Records from a data source

*-*-*

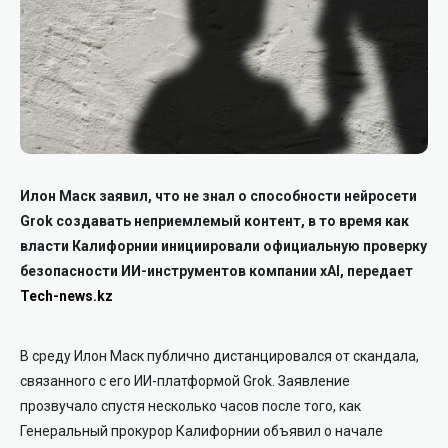
Илон Маск заявил, что не знал о способности нейросети
Grok создавать неприемлемый контент, в то время как
власти Калифорнии инициировали официальную проверку
безопасности ИИ-инструментов компании xAI, передает
Tech-news.kz
В среду Илон Маск публично дистанцировался от скандала,
связанного с его ИИ-платформой Grok. Заявление
прозвучало спустя несколько часов после того, как
Генеральный прокурор Калифорнии объявил о начале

*-*-*

#### THE TASK
Among the lines above, find the ones containing "Илон" and copy them.

#### OUTPUT FOR THIS TASK
Илон Маск заявил, что не знал о способности нейросети
В среду Илон Маск публично дистанцировался от скандала,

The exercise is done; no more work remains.